Des témoignages accablants lors du Conseil municipal
Lors du Conseil municipal de janvier, un riverain directement concerné a pris la parole pour détailler les perturbations subies. « Des événements privés pouvant accueillir jusqu'à 200 personnes, avec des DJ, et même des tirs de feu d'artifice jusqu'à 5 heures du matin », a-t-il rapporté avec insistance. Les riverains les plus proches de la salle décrivent des nuisances particulièrement pénibles pendant la nuit, avec des discussions bruyantes à l'extérieur et de la musique audible jusqu'aux petites heures.

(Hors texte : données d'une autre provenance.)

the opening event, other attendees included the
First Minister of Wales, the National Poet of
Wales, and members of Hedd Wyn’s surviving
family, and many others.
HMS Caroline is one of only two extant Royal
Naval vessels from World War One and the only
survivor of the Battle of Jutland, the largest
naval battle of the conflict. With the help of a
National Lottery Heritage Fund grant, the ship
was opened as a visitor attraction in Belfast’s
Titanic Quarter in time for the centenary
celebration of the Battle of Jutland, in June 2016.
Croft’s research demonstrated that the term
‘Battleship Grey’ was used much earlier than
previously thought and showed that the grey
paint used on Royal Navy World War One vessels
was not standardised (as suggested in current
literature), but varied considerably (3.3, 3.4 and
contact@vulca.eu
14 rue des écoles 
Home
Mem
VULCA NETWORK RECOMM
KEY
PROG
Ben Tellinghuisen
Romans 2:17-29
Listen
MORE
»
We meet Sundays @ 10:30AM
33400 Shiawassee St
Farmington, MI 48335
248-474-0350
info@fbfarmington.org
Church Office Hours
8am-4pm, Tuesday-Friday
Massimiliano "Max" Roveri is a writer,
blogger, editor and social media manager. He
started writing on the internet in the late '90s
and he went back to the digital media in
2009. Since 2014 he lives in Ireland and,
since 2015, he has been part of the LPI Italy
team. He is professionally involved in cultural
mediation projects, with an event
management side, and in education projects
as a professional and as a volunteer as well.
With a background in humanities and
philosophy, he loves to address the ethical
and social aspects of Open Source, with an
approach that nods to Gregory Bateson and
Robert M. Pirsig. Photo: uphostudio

« Des personnes sortent et discutent devant la salle, sans parler de la musique à 3 heures du matin : c'est tout cela qui pose problème », a souligné le riverain, ajoutant une distinction cruciale : « si la location est légale, c'est son utilisation qui est illégale ». Cette précision met en lumière le cœur du débat sur la gestion municipale des équipements publics.

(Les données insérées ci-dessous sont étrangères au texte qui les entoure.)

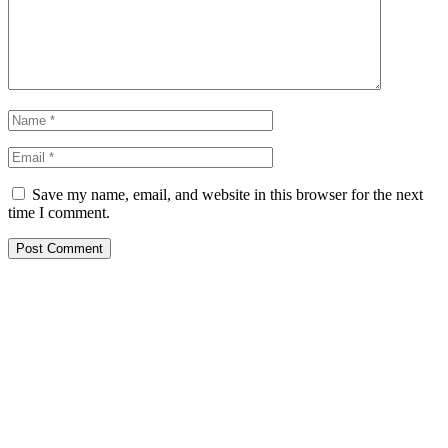
Save my name, email, and website in this browser for the next
time I comment.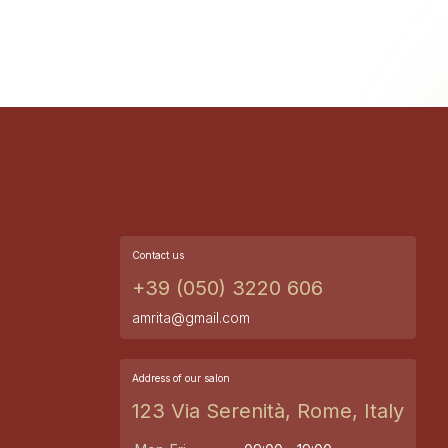
Contact us
+39 (050) 3220 606
amrita@gmail.com
Address of our salon
123 Via Serenità, Rome, Italy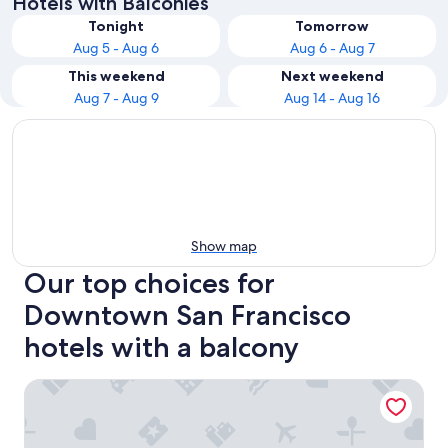
Hotels with Balconies
Tonight
Tomorrow
Aug 5 - Aug 6
Aug 6 - Aug 7
This weekend
Next weekend
Aug 7 - Aug 9
Aug 14 - Aug 16
Show map
Our top choices for
Downtown San Francisco
hotels with a balcony
Hyatt Place San Francisco Downtown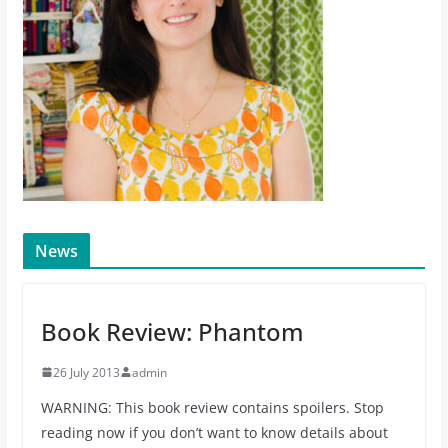
News
Book Review: Phantom
26 July 2013
admin
WARNING: This book review contains spoilers. Stop
reading now if you don’t want to know details about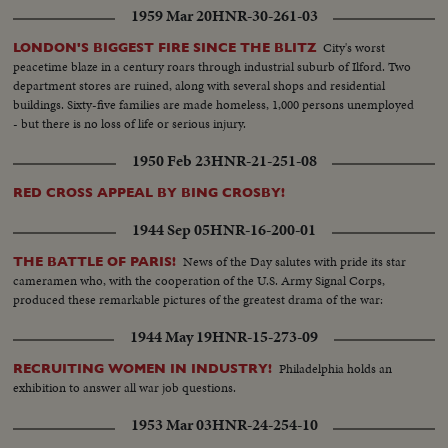
1959 Mar 20
HNR-30-261-03
City's worst
LONDON'S BIGGEST FIRE SINCE THE BLITZ
peacetime blaze in a century roars through industrial suburb of Ilford. Two
department stores are ruined, along with several shops and residential
buildings. Sixty-five families are made homeless, 1,000 persons unemployed
- but there is no loss of life or serious injury.
1950 Feb 23
HNR-21-251-08
RED CROSS APPEAL BY BING CROSBY!
1944 Sep 05
HNR-16-200-01
News of the Day salutes with pride its star
THE BATTLE OF PARIS!
cameramen who, with the cooperation of the U.S. Army Signal Corps,
produced these remarkable pictures of the greatest drama of the war:
1944 May 19
HNR-15-273-09
Philadelphia holds an
RECRUITING WOMEN IN INDUSTRY!
exhibition to answer all war job questions.
1953 Mar 03
HNR-24-254-10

La réponse municipale et l'étude acoustique en cours
Le maire Tony Loisel a reconnu la légitimité des préoccupations des habitants, en déclarant : « Le problème, c'est bien l'utilisateur et ce qu'il en fait, ainsi que ses effets ». Tout en maintenant que la location de la salle respecte la jauge autorisée de 200 personnes, il a annoncé le lancement d'une étude acoustique approfondie. Cette expertise technique vise à déterminer si des travaux d'isolation phonique sont nécessaires pour atténuer les nuisances sonores subies par le voisinage.
Le maire n'a pas caché que cette situation ne le surprenait pas totalement, évoquant un incident survenu deux ans plus tôt : « Il y a deux ans, pour un mariage, j'avais constaté une utilisation illicite avec notamment des rideaux non ignifugés sur les murs de la salle. Je les avais fait enlever. Ce n'était pas possible de laisser passer ça, vu le risque d'incendie ». Cet antécédent illustre les difficultés récurrentes de contrôle de l'utilisation des équipements municipaux.
La question cruciale du contrôle municipal
Le riverain intervenant a insisté sur la responsabilité de la municipalité dans le contrôle effectif de l'utilisation de la salle Jean-Vilar. « Si la Ville n'est pas en mesure de vérifier que Jean-Vilar est utilisée correctement, ça finira toujours par une utilisation illégale », a-t-il déploré avec inquiétude. Cette remarque pointe du doigt les limites des réglementations existantes lorsqu'elles ne sont pas accompagnées de moyens de surveillance adaptés.
La mairie se trouve ainsi face à un double défi : répondre aux légitimes exigences de tranquillité des riverains tout en maintenant la disponibilité d'équipements municipaux pour des événements privés. L'attente du rapport d'expertise acoustique apparaît comme une étape cruciale pour éclairer les décisions futures concernant la gestion de la salle Jean-Vilar et la prévention des conflits de voisinage.